The task: Take the entries that follow and return exactly the lines from the one holding "перегородок и несущих конструкций." through the one holding "мм, что не обеспечивает", both included. Nothing else is needed.

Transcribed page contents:
━━━━━━━━━━

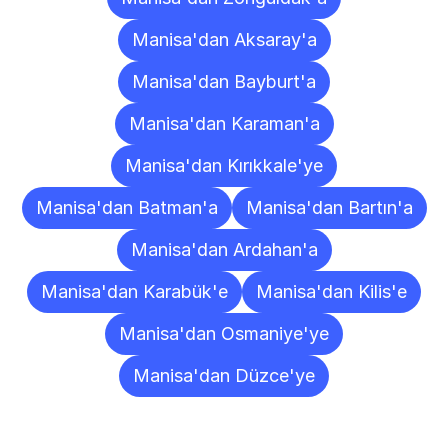
Manisa'dan Aksaray'a
Manisa'dan Bayburt'a
Manisa'dan Karaman'a
Manisa'dan Kırıkkale'ye
Manisa'dan Batman'a
Manisa'dan Bartın'a
Manisa'dan Ardahan'a
Manisa'dan Karabük'e
Manisa'dan Kilis'e
Manisa'dan Osmaniye'ye
Manisa'dan Düzce'ye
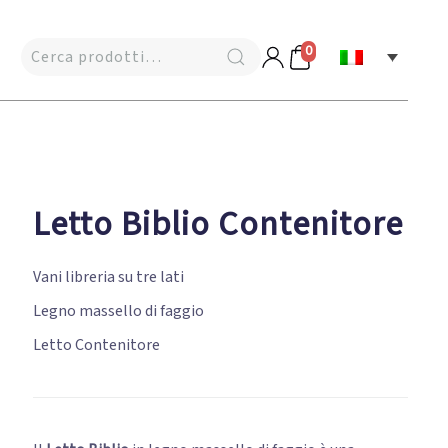
0
Letto Biblio Contenitore
Vani libreria su tre lati
Legno massello di faggio
Letto Contenitore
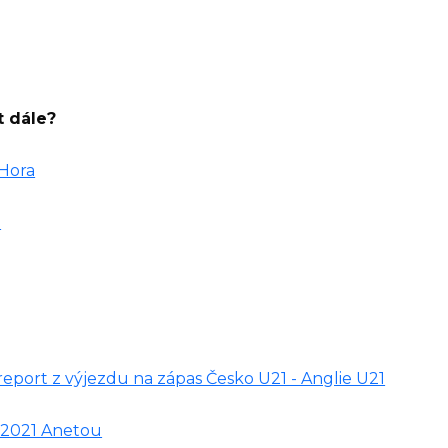
t dále?
 Hora
?
 report z výjezdu na zápas Česko U21 - Anglie U21
 2021 Anetou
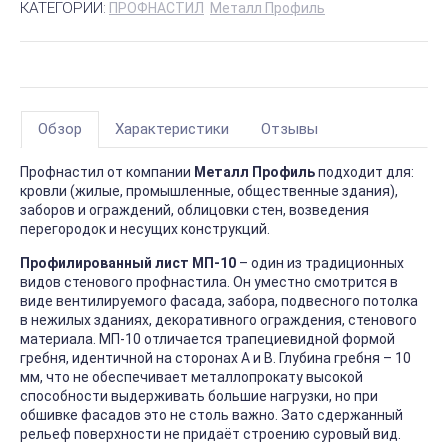
КАТЕГОРИИ:
ПРОФНАСТИЛ
Металл Профиль
Обзор
Характеристики
Отзывы
Профнастил от компании
Металл Профиль
подходит для:
кровли (жилые, промышленные, общественные здания),
заборов и ограждений, облицовки стен, возведения
перегородок и несущих конструкций.
Профилированный лист МП-10
– один из традиционных
видов стенового профнастила. Он уместно смотрится в
виде вентилируемого фасада, забора, подвесного потолка
в нежилых зданиях, декоративного ограждения, стенового
материала. МП-10 отличается трапециевидной формой
гребня, идентичной на сторонах А и В. Глубина гребня – 10
мм, что не обеспечивает металлопрокату высокой
способности выдерживать большие нагрузки, но при
обшивке фасадов это не столь важно. Зато сдержанный
рельеф поверхности не придаёт строению суровый вид.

━━━━━━━━━━

Task solution:
перегородок и несущих конструкций.
Профилированный лист МП-10
– один из традиционных
видов стенового профнастила. Он уместно смотрится в
виде вентилируемого фасада, забора, подвесного потолка
в нежилых зданиях, декоративного ограждения, стенового
материала. МП-10 отличается трапециевидной формой
гребня, идентичной на сторонах А и В. Глубина гребня – 10
мм, что не обеспечивает металлопрокату высокой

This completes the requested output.